Provided material |
*** Begin section ***
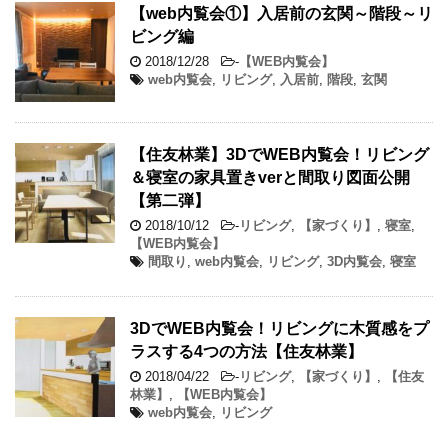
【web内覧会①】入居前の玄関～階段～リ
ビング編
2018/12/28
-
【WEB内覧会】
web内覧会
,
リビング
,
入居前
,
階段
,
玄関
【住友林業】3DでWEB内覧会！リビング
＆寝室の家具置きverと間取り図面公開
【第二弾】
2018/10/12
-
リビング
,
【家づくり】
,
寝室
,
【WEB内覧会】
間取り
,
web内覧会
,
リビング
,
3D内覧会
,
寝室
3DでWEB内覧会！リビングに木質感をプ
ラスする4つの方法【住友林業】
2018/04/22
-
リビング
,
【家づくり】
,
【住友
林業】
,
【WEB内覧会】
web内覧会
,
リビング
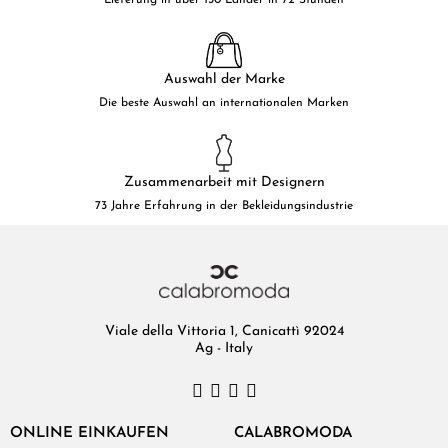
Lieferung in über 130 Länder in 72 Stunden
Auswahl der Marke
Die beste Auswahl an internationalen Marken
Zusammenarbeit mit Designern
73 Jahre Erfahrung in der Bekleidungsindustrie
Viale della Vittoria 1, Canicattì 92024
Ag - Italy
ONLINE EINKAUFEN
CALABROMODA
*** End section ***
Exercise details |
Give back exactly the lines from the one containing "73 Jahre Erfahrung" through the last line of the records.

The completed task |
73 Jahre Erfahrung in der Bekleidungsindustrie
Viale della Vittoria 1, Canicattì 92024
Ag - Italy
ONLINE EINKAUFEN
CALABROMODA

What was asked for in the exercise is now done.